Le système, qui consiste à proposer gratuitement un module au téléchargement et de le monétiser via des bannières ou la vente de biens virtuels, pourrait bien se généraliser en 2012.

 

En 2011, près de 88 % des deux cents cinquante applications pour iOS les plus populaires étaient proposées en téléchargement gratuit, avec la possibilité ensuite de monétiser ces modules via des bannières insérées dans l’application ou par la vente de biens virtuels.  Et selon ABI Research, qui publie une étude sur le sujet, en 2012, il se pourrait bien que ce soit l’ensemble des applications qui adoptent ce modèle freemium, jusqu’ici très populaire sur le web.  La raison ? La gratuité, même temporaire, reste un très bon argument marketing. « Le freemium n’est pas seulement un moyen de monétiser, mais aussi de communiquer », souligne ainsi Aapo Markkanen, analyste senior pour le cabinet. Qui rappelle qu’il est évidemment bien plus facile de télécharger spontanément une application gratuite qu’une autre payante.

Un argument marketing

Du coup, un nombre plus important de personnes  acquièrent ces modules et laissent des commentaires, ce qui les place rapidement parmi les modules les plus populaires. « Cela signifie que les applications payantes ont plus de mal statistiquement à se hisser aux premières places ». Reste que pour que le modèle fonctionne et génère véritablement de l’argent, il faut que le processus – hors bannières - soit incitatif et simple. « Les achats au sein d’une application sont souvent impulsifs, l’expérience de paiement doit donc être très intuitive et aisée à réaliser », note Dan Shey, responsable du département Services mobiles. Et selon lui, Apple dispose d’une longueur d’avance sur la question. 

Des disparités régionales

A noter que l’adoption du modèle freemium diffère selon les régions. En Inde et en Afrique du sud, il est très plébiscité : seulement 5 % des applications les plus populaires sont payantes. Dans des pays comme l’Allemagne, le chiffre grimpe jusqu’à 17 %. Et étonnament, c’est aux Etats-Unis que le modèle est le moins adopté : là, seulement 10 % des « Top Apps » sont proposées gratuitement.
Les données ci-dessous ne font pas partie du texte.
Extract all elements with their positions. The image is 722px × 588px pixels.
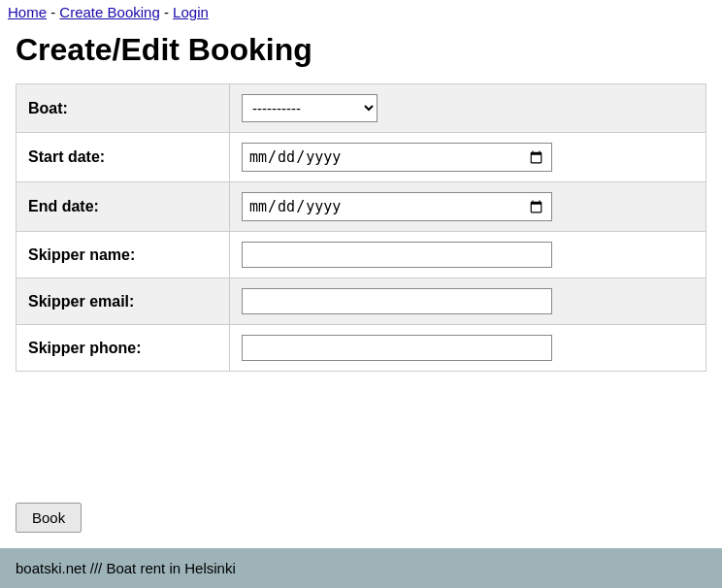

Un contraste qui peut s’expliquer par le contenu des modules acquis. En effet, selon ABI Research, un quart des modules les plus populaires et qui concernent l’aide à la navigation ou la météo sont des modules payants. Alors que seulement 3 % des applications liées au style de vie, 5 % de celles dites de divertissement et 6 % des modules ludiques sont achetés.